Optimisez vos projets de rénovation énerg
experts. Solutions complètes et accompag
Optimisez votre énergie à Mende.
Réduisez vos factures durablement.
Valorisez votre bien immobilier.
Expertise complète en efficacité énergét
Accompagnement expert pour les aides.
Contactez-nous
********************
Return exactly the lines from the line bearing "Optimisez votre énergie à Mende." to the end of the records, inclusive of both; include no other lines.

Optimisez votre énergie à Mende.
Réduisez vos factures durablement.
Valorisez votre bien immobilier.
Expertise complète en efficacité énergét
Accompagnement expert pour les aides.
Contactez-nous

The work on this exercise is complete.